The debate will continue, a witness to the fragility of Economics, especially Monetary/Macro-Economics, as a discipline despite the 2022 Nobel Memorial Prize being awarded to three economists in the money space. But Liz Truss’ historic exit also serves as a warning to others.

Beware! The market thought collective has its own dogmas and can bite recalcitrant members who dare defy its rules. If it can change destinies in an advanced economy like Great Britain, how much more in low-income countries like the Philippines.

Many emerging market economies today are caught up in the “basis points divination game”: how much will the US Federal Reserve (Fed) raise its policy rate? Being “behind the interest rate parity curve” can mean portfolio capital outflows which could blindside the currency as it did the British pound in the short Truss watch. Being too far ahead may mean lost investment and growth potential. The fates of these countries’ interest rates and their exchange rates are, after all, tied to how high the Fed goes to ravish US demand and tame US inflation.

Which countries are these? These are countries that tethered themselves to the “fear of fixing” thought collective. The tether is enforced by portfolio flows swishing ultra-fast through the autobahn of the open capital account. A fixed exchange rate runs the risk of being blindsided by sudden portfolio capital flight and defending the fixed level can result in a payments crisis as forex reserves run dry. Thus, the fear of fixing into whose lap low-income countries in the 1990s and beyond were stampeded into by the World Bank and the IMF on the strength of Mundell-Fleming impossible trinity.

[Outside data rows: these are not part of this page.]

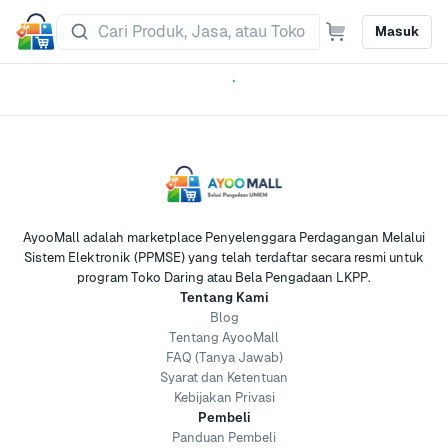
Masuk
AyooMall adalah marketplace Penyelenggara Perdagangan Melalui
Sistem Elektronik (PPMSE) yang telah terdaftar secara resmi untuk
program Toko Daring atau Bela Pengadaan LKPP.
Tentang Kami
Blog
Tentang AyooMall
FAQ (Tanya Jawab)
Syarat dan Ketentuan
Kebijakan Privasi
Pembeli
Panduan Pembeli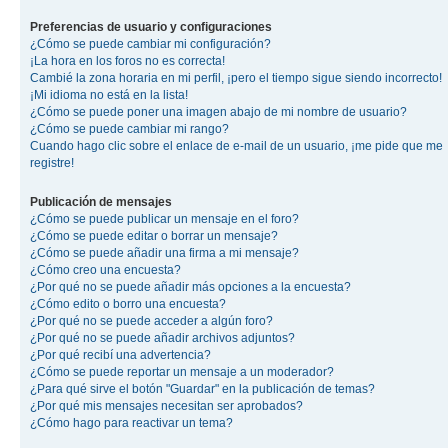
Preferencias de usuario y configuraciones
¿Cómo se puede cambiar mi configuración?
¡La hora en los foros no es correcta!
Cambié la zona horaria en mi perfil, ¡pero el tiempo sigue siendo incorrecto!
¡Mi idioma no está en la lista!
¿Cómo se puede poner una imagen abajo de mi nombre de usuario?
¿Cómo se puede cambiar mi rango?
Cuando hago clic sobre el enlace de e-mail de un usuario, ¡me pide que me
registre!
Publicación de mensajes
¿Cómo se puede publicar un mensaje en el foro?
¿Cómo se puede editar o borrar un mensaje?
¿Cómo se puede añadir una firma a mi mensaje?
¿Cómo creo una encuesta?
¿Por qué no se puede añadir más opciones a la encuesta?
¿Cómo edito o borro una encuesta?
¿Por qué no se puede acceder a algún foro?
¿Por qué no se puede añadir archivos adjuntos?
¿Por qué recibí una advertencia?
¿Cómo se puede reportar un mensaje a un moderador?
¿Para qué sirve el botón "Guardar" en la publicación de temas?
¿Por qué mis mensajes necesitan ser aprobados?
¿Cómo hago para reactivar un tema?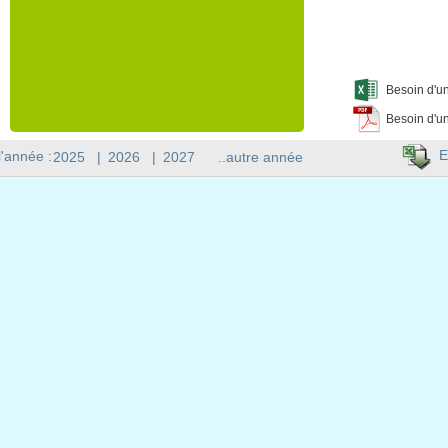
Besoin d'un
Besoin d'un
E
l'année :
2025
|
2026
|
2027
..autre année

But the original sin was, and is, the full opening of the capital account, which, in its turn, was argued to pave the way for more foreign investment. But what flocked to open capital account economies like the Philippines were distractive and often risky portfolio investment, not direct foreign investment. Portfolio investment made the wealthy who can afford financial placements even wealthier even as it made for boom-and-bust cycles and greater macroeconomic volatility. Portfolio flows are here-today-gone-tomorrow in endless pursuit of arbitrage.

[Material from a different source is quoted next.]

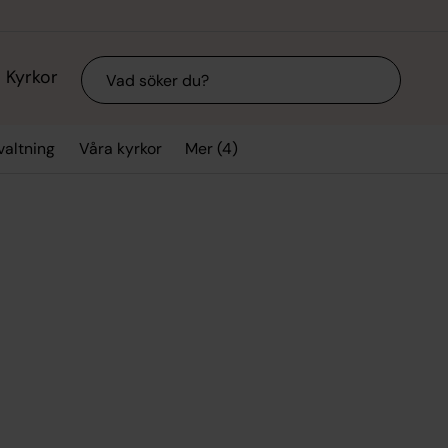
Sök
Kyrkor
Mer (4)
valtning
Våra kyrkor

Direct foreign investment by contrast creates stable employment and output; these flocked disproportionately instead into People’ Republic of Chinas (PRC), which refused to be stampeded into the fear of fixing club, adopting a regime of a dirty float supported with soft capital controls. Western trading partners railed for decades but to no avail against the suspected undervaluation of the yuan under this umbrella. When the yuan is undervalued, the only defense PRC needs is a printing press churning out endless paper yuans to exchange for dollars! If overvalued, the PRC would need to shed precious dollars in defense. For instance, when the Finance Secretary said he is prepared to lose $10 billion in support of the peso at P60/$, are we to surmise that he believes the peso is still overvalued at P60/$?

On PRC’s side famously was Nobel Lauriat Robert Mundell himself, who knew that the terror in the trilemma threat evaporates once the capital account highway faces speed bumps. Since the interest rate and the exchange rate determine the quantity and quality of investment of the economy, the contours of growth and inclusion in a fully open capital account economy is effectively surrendered to the Federal Reserve Board of the USA. By fully opening up to portfolio flows, we provide the oil with which we are fried.

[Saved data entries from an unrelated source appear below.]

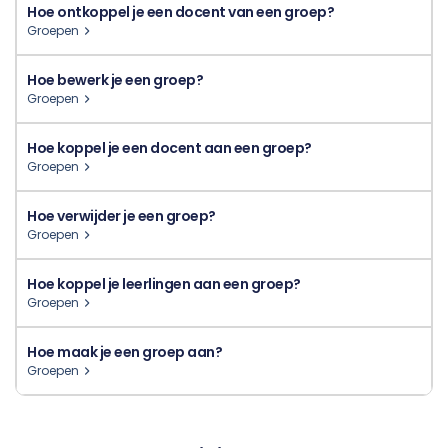
Hoe ontkoppel je een docent van een groep?
Groepen
Hoe bewerk je een groep?
Groepen
Hoe koppel je een docent aan een groep?
Groepen
Hoe verwijder je een groep?
Groepen
Hoe koppel je leerlingen aan een groep?
Groepen
Hoe maak je een groep aan?
Groepen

How do economies which refused to be acolytes in the fear of fixing thought collective fare?

The economies who have experienced being either declared or threatened to be declared currency manipulators by the US Treasury or the US State Department include Japan, China, Denmark, Taiwan, Hong Kong, Malaysia, Singapore, South Korea, India, Germany, Norway, and Switzerland. And in 2020, Vietnam. I dare say they are faring quite well, indeed. Perhaps there are precious lessons to be learned from the club of currency manipulators!


Raul V. Fabella is a retired professor of the UP School of Economics, a member of the National Academy of Science and Technology and an honorary professor of the Asian Institute of Management. He gets his dopamine fix from bicycling and tending flowers with wife Teena.